For its part, the subject in administrative doctrine has been the subject of extreme discussions. The most radical approach comes from the hand of Eduardo SOTO KLOSS, followed in this matter by Iván ARÓSTICA. For these authors, administrative penalties are directly penalties. In the words of Soto Kloss, sanctioning "is nothing other than" punishing ", and punishment is undoubtedly a penalty, a grievance, because of a violation of a pre-established mandate or order. The very idea of" sanction " In this sense, it involves "repressing" conduct - and even omission, when you have an obligation to act - in order to impose what is due / fair on an infringement or violation of something ordered or imposed. Ultimately, sanctioning / punishing means imposing a penalty.
However, the analysis and objective of these authors is not intended to establish or determine the legal regime applicable to this type of sanctions, but to rightly dismiss them as unconstitutional. In this line, the organs of the State Administration would be exercising exclusive powers that the Constitution gives to the courts of justice (articles 73 and 19 No. 3 paragraph 4 Const.). In short, all sanctions are penalties and, in turn, the application of a penalty is a jurisdictional act that only corresponds to the courts of law and not to the Administration. For the rest, this explains the reaction that some authors have expressed to this position, either from criminal law 41 or from administrative law.

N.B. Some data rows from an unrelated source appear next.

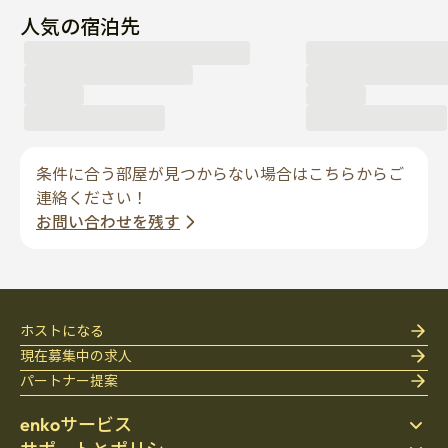
人気の宿泊先
条件に合う部屋が見つからない場合はこちらからご
連絡ください！
お問い合わせを残す
ホストになる
現在募集中の求人
パートナー提案
enkoサービス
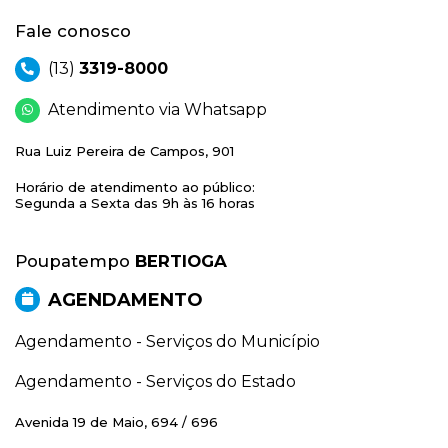
Fale conosco
(13)
3319-8000
Atendimento via Whatsapp
Rua Luiz Pereira de Campos, 901
Horário de atendimento ao público:
Segunda a Sexta das 9h às 16 horas
Poupatempo
BERTIOGA
AGENDAMENTO
Agendamento - Serviços do Município
Agendamento - Serviços do Estado
Avenida 19 de Maio, 694 / 696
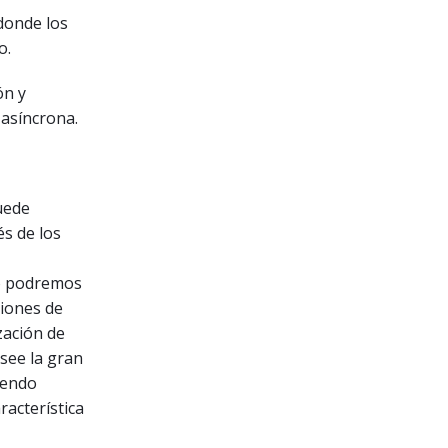
 donde los
o.
ón y
 asíncrona.
uede
és de los
go podremos
ciones de
zación de
osee la gran
iendo
racterística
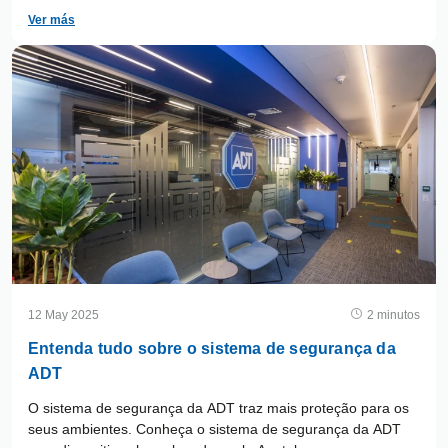
Ver más
12 May 2025
2 minutos
Entenda tudo sobre o sistema de segurança da
ADT
O sistema de segurança da ADT traz mais proteção para os
seus ambientes. Conheça o sistema de segurança da ADT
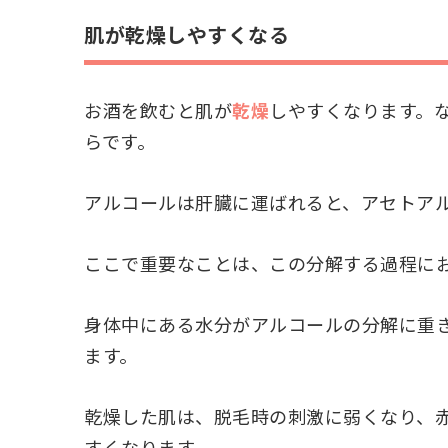
肌が乾燥しやすくなる
お酒を飲むと肌が
乾燥
しやすくなります。
らです。
アルコールは肝臓に運ばれると、アセトア
ここで重要なことは、この分解する過程に
身体中にある水分がアルコールの分解に重
ます。
乾燥した肌は、脱毛時の刺激に弱くなり、
すくなります。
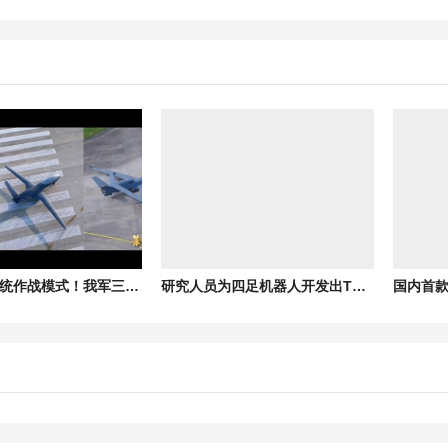
彻底颠覆传统作战模式！我军三型无人机成体系应用首次公开
研究人员为四足机器人开发出TPMS结构脚垫，可将电池能耗降低高达6.2%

3.2.3) Constitutional jurisprudence
In its first pronouncements on the matter, the Constitutional Court upheld the Spanish doctrine and jurisprudence on the unitary character of the state jus puniendi, which is manifested in its two aspects: a criminal and an administrative one. To a large extent, this position supports the ontological identity between criminal penalties and administrative sanctions, under the formulation of a common trunk that allows projecting the principles of the criminal order to the latter.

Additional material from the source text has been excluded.